Book-burning is barbaric. No ifs, ands or buts. No grey areas. Simple as black and white print on paper.
As someone who has loved books all my life, the very idea of burning books fills me with revulsion and the act itself strikes fear in my heart.
ld your horses, I hear you say, aren't you over-reacting just a tad? After all, the group of parents and children who organised and took part in a little bonfire of PSLE assessment books and papers recently was just indulging in a little stress-relieving exercise.
To me, it does not matter if it was assessment books that were set alight. The very act of burning a book, any book, is anathema to me. It is an act of vandalism. Arguing that it is simply an assessment book, to me, is just the beginning of a slippery slope.
Once one dismisses one book as disposable and objectionable, what's there to stop one from deciding another book contains objectionable ideas and therefore needs to be burnt? And if books contain objectionable ideas, what about the people who believe in the objectionable ideas? Qin Shi Huang burnt books. And he buried scholars alive. The Spanish burnt Mayan codices. And they tortured and killed Mayan people in the name of civilising them. The Nazis burnt books and works of art. And they were guilty of genocide.

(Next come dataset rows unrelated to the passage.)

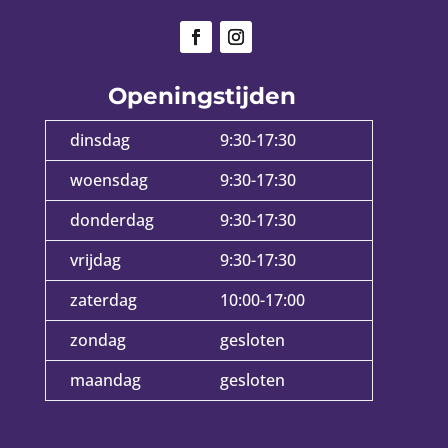
Openingstijden
dinsdag
9:30-17:30
woensdag
9:30-17:30
donderdag
9:30-17:30
vrijdag
9:30-17:30
zaterdag
10:00-17:00
zondag
gesloten
maandag
gesloten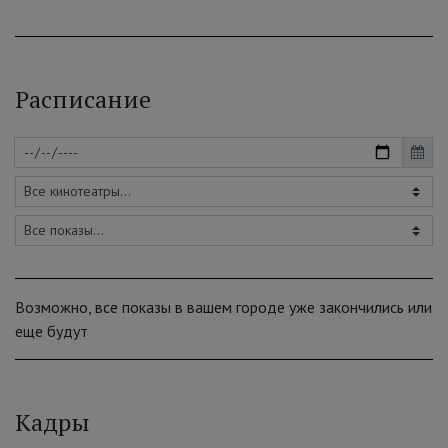
Расписание
Возможно, все показы в вашем городе уже закончились или
еще будут
Кадры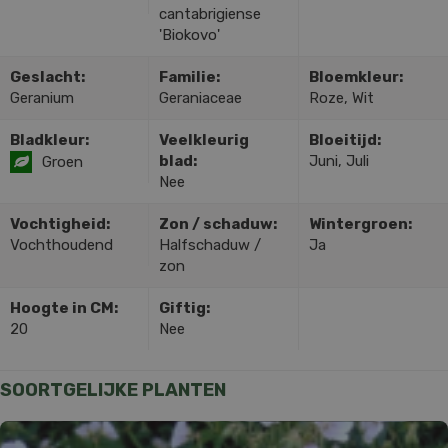
cantabrigiense
'Biokovo'
Geslacht:
Familie:
Bloemkleur:
Geranium
Geraniaceae
Roze, Wit
Bladkleur:
Veelkleurig
Bloeitijd:
blad:
Juni, Juli
Groen
Nee
Vochtigheid:
Zon / schaduw:
Wintergroen:
Vochthoudend
Halfschaduw /
Ja
zon
Hoogte in CM:
Giftig:
20
Nee
SOORTGELIJKE PLANTEN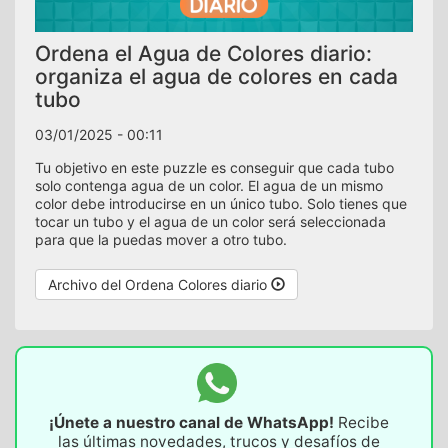
Ordena el Agua de Colores diario:
organiza el agua de colores en cada
tubo
03/01/2025 - 00:11
Tu objetivo en este puzzle es conseguir que cada tubo
solo contenga agua de un color. El agua de un mismo
color debe introducirse en un único tubo. Solo tienes que
tocar un tubo y el agua de un color será seleccionada
para que la puedas mover a otro tubo.
Archivo del Ordena Colores diario
¡Únete a nuestro canal de WhatsApp!
Recibe
las últimas novedades, trucos y desafíos de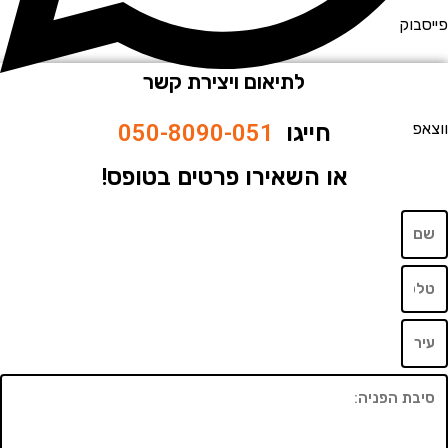
וק
לתיאום ויצירת קשר
חייגו
050-8090-051
או השאירו פרטים בטופס!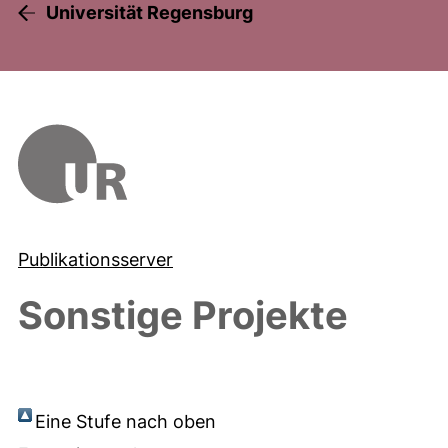
Universität Regensburg
Publikationsserver
Sonstige Projekte
Eine Stufe nach oben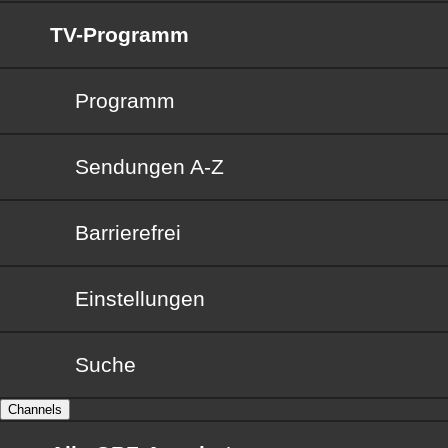
TV-Programm
Programm
Sendungen von A bis Z
Sendungen A-Z
Barrierefrei
Barrierefrei
Einstellungen
Suche
Channels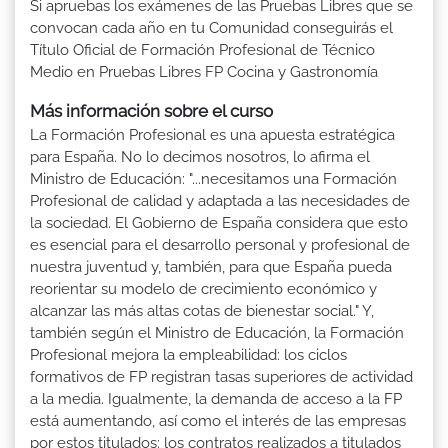
Si apruebas los exámenes de las Pruebas Libres que se
convocan cada año en tu Comunidad conseguirás el
Título Oficial de Formación Profesional de Técnico
Medio en Pruebas Libres FP Cocina y Gastronomía
Más información sobre el curso
La Formación Profesional es una apuesta estratégica
para España. No lo decimos nosotros, lo afirma el
Ministro de Educación: "...necesitamos una Formación
Profesional de calidad y adaptada a las necesidades de
la sociedad. El Gobierno de España considera que esto
es esencial para el desarrollo personal y profesional de
nuestra juventud y, también, para que España pueda
reorientar su modelo de crecimiento económico y
alcanzar las más altas cotas de bienestar social." Y,
también según el Ministro de Educación, la Formación
Profesional mejora la empleabilidad: los ciclos
formativos de FP registran tasas superiores de actividad
a la media. Igualmente, la demanda de acceso a la FP
está aumentando, así como el interés de las empresas
por estos titulados: los contratos realizados a titulados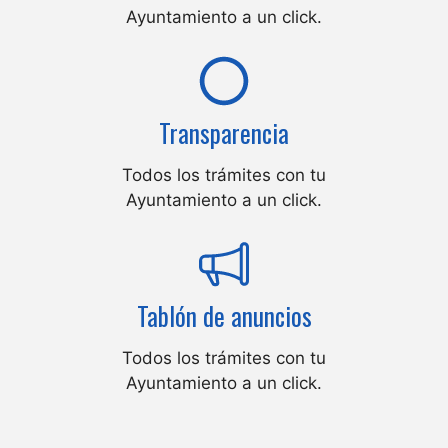
Ayuntamiento a un click.
Transparencia
Todos los trámites con tu
Ayuntamiento a un click.
Tablón de anuncios
Todos los trámites con tu
Ayuntamiento a un click.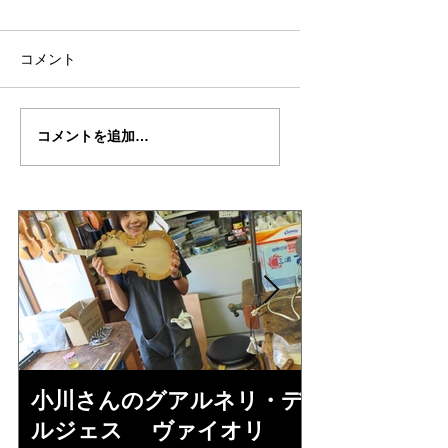
コメント
万里さんの”ALARD"制
万里さんの”ALARD
コメントを追加…
作記３５
作記３４
小川さんのグアルネリ・デ
倉沢さんの
ルジェス ヴァイオリ
ルジェス”KO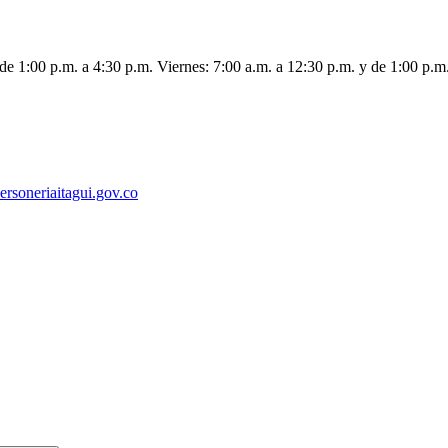
de 1:00 p.m. a 4:30 p.m. Viernes: 7:00 a.m. a 12:30 p.m. y de 1:00 p.m
ersoneriaitagui.gov.co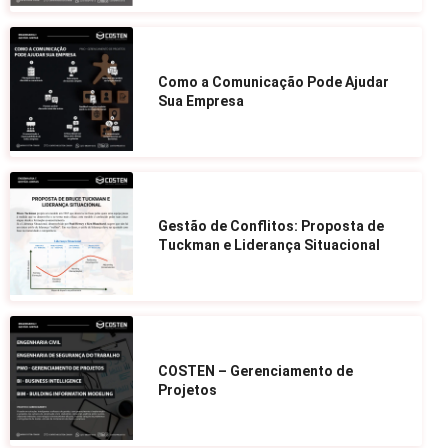
Como a Comunicação Pode Ajudar
Sua Empresa
Gestão de Conflitos: Proposta de
Tuckman e Liderança Situacional
COSTEN – Gerenciamento de
Projetos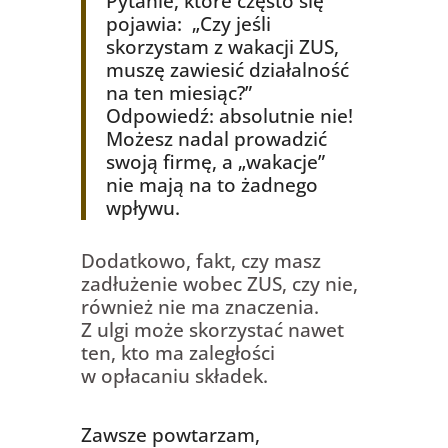
Pytanie, które często się
pojawia: „Czy jeśli
skorzystam z wakacji ZUS,
muszę zawiesić działalność
na ten miesiąc?”
Odpowiedź: absolutnie nie!
Możesz nadal prowadzić
swoją firmę, a „wakacje”
nie mają na to żadnego
wpływu.
Dodatkowo, fakt, czy masz
zadłużenie wobec ZUS, czy nie,
również nie ma znaczenia.
Z ulgi może skorzystać nawet
ten, kto ma zaległości
w opłacaniu składek.
Zawsze powtarzam,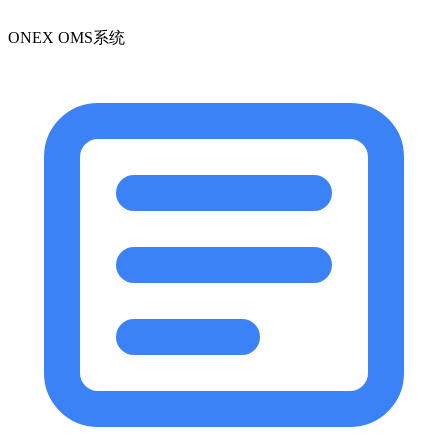
ONEX OMS系统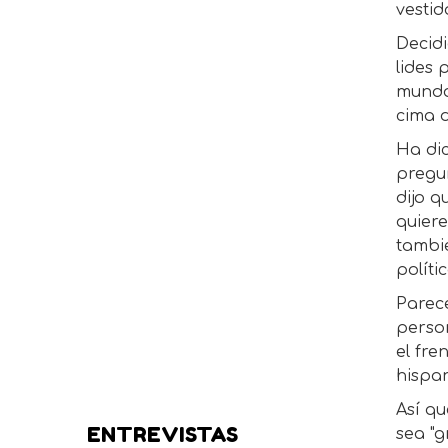
vestid
Decidi
lides 
mundo
cima 
Ha dic
pregu
dijo q
quiere
tambi
políti
Parec
perso
el fre
hispan
Así qu
ENTREVISTAS
sea "g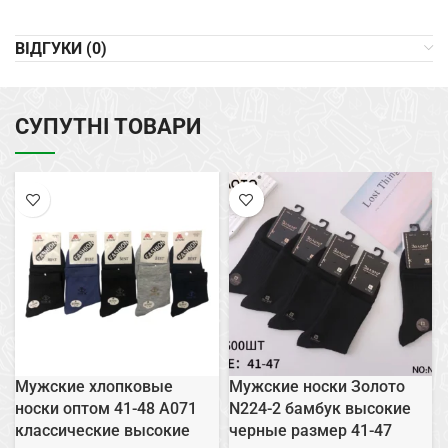
ВІДГУКИ (0)
СУПУТНІ ТОВАРИ
Мужские хлопковые
Мужские носки Золото
носки оптом 41-48 А071
N224-2 бамбук высокие
классические высокие
черные размер 41-47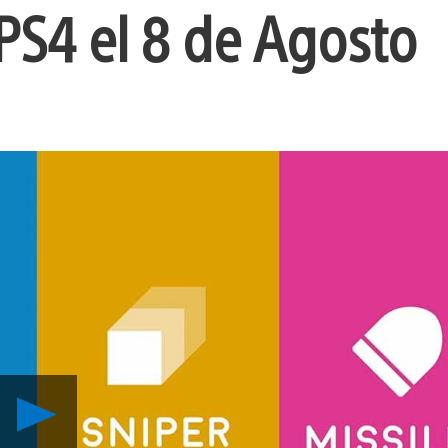
PS4 el 8 de Agosto
Reproducir
Graceful
Explosion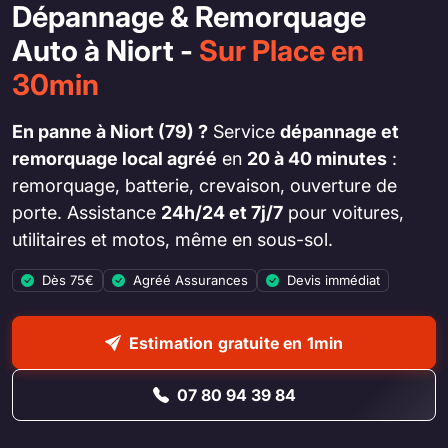
Dépannage & Remorquage
Auto à Niort -
Sur Place en
30min
En panne à Niort (79) ?
Service
dépannage et
remorquage local agréé
en
20 à 40 minutes
:
remorquage, batterie, crevaison, ouverture de
porte. Assistance
24h/24 et 7j/7
pour voitures,
utilitaires et motos, même en sous-sol.
Dès 75€
Agréé Assurances
Devis immédiat
Estimation gratuite en 1min
07 80 94 39 84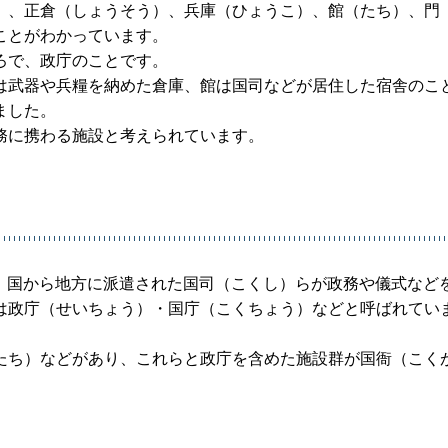
）、正倉（しょうそう）、兵庫（ひょうこ）、館（たち）、門
ことがわかっています。
ろで、政庁のことです。
は武器や兵糧を納めた倉庫、館は国司などが居住した宿舎のこ
ました。
務に携わる施設と考えられています。
前）、国から地方に派遣された国司（こくし）らが政務や儀式など
は政庁（せいちょう）・国庁（こくちょう）などと呼ばれてい
。
たち）などがあり、これらと政庁を含めた施設群が国衙（こく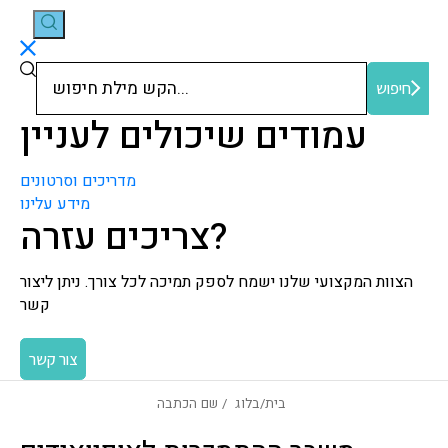
חיפוש
חיפוש
עמודים שיכולים לעניין
מדריכים וסרטונים
מידע עלינו
צריכים עזרה?
הצוות המקצועי שלנו ישמח לספק תמיכה לכל צורך. ניתן ליצור
קשר
צור קשר
בית
/
בלוג
/ שם הכתבה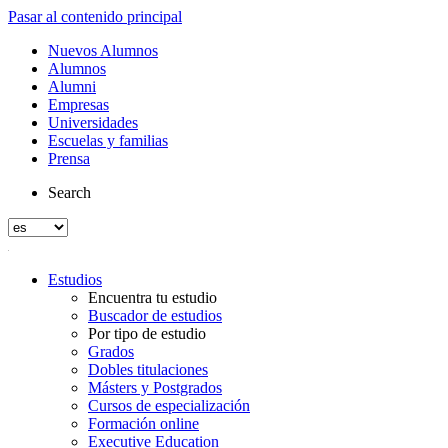
Pasar al contenido principal
Nuevos Alumnos
Alumnos
Alumni
Empresas
Universidades
Escuelas y familias
Prensa
Search
Estudios
Encuentra tu estudio
Buscador de estudios
Por tipo de estudio
Grados
Dobles titulaciones
Másters y Postgrados
Cursos de especialización
Formación online
Executive Education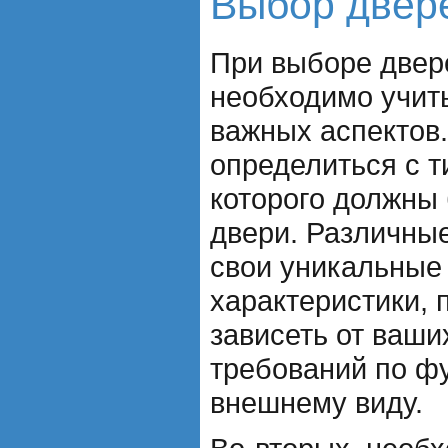
Выбор двере
При выборе двер
необходимо учит
важных аспектов.
определиться с т
которого должны
двери. Различны
свои уникальные 
характеристики, 
зависеть от ваши
требований по ф
внешнему виду.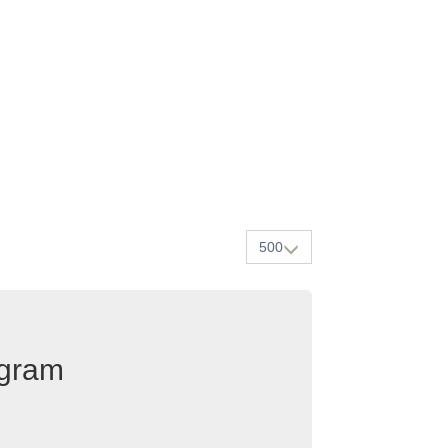
500
egram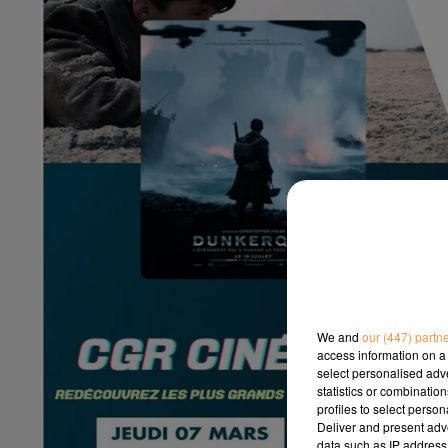
We and
our (447) partn
access information on a 
select personalised ad
statistics or combinatio
profiles to select person
Deliver and present adv
data such as IP address 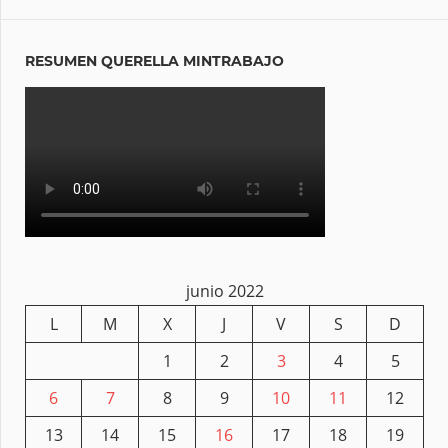
RESUMEN QUERELLA MINTRABAJO
junio 2022
L
M
X
J
V
S
D
1
2
3
4
5
6
7
8
9
10
11
12
13
14
15
16
17
18
19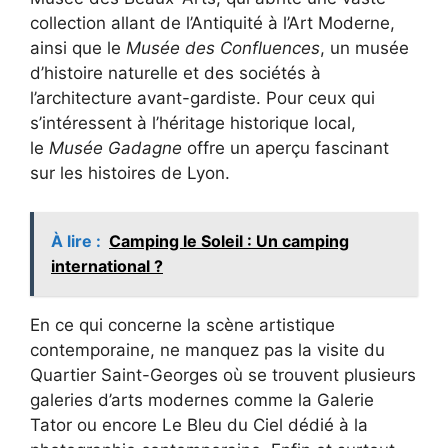
collection allant de l’Antiquité à l’Art Moderne,
ainsi que le
Musée des Confluences
, un musée
d’histoire naturelle et des sociétés à
l’architecture avant-gardiste. Pour ceux qui
s’intéressent à l’héritage historique local,
le
Musée Gadagne
offre un aperçu fascinant
sur les histoires de Lyon.
À lire :
Camping le Soleil : Un camping
international ?
En ce qui concerne la scène artistique
contemporaine, ne manquez pas la visite du
Quartier Saint-Georges où se trouvent plusieurs
galeries d’arts modernes comme la Galerie
Tator ou encore Le Bleu du Ciel dédié à la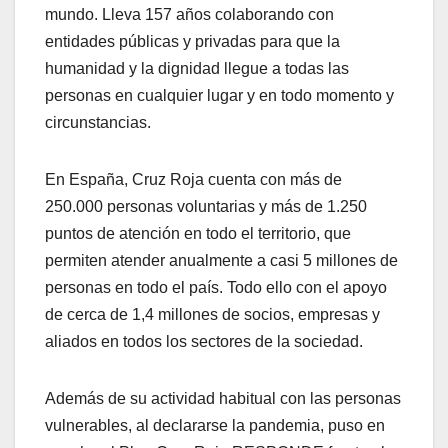
mundo. Lleva 157 años colaborando con
entidades públicas y privadas para que la
humanidad y la dignidad llegue a todas las
personas en cualquier lugar y en todo momento y
circunstancias.
En España, Cruz Roja cuenta con más de
250.000 personas voluntarias y más de 1.250
puntos de atención en todo el territorio, que
permiten atender anualmente a casi 5 millones de
personas en todo el país. Todo ello con el apoyo
de cerca de 1,4 millones de socios, empresas y
aliados en todos los sectores de la sociedad.
Además de su actividad habitual con las personas
vulnerables, al declararse la pandemia, puso en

You might think I am making a great leap in logic here - burning a few assessment books is very far from committing genocide. But book-burning has a long, infamous, unbroken association with death and destruction. It often presages narrow-mindedness, intolerance and inhumanity in a community. It is not simply the act of burning a book itself, but the symbolic power of the gesture.
In great cultures throughout human history, there has been a high value attached to the book as an object, as a symbol of learning, a marker of culture, a badge of civility. With good reason, since they carry the wisdom of the ages, the knowledge painstakingly acquired and recorded through the generations.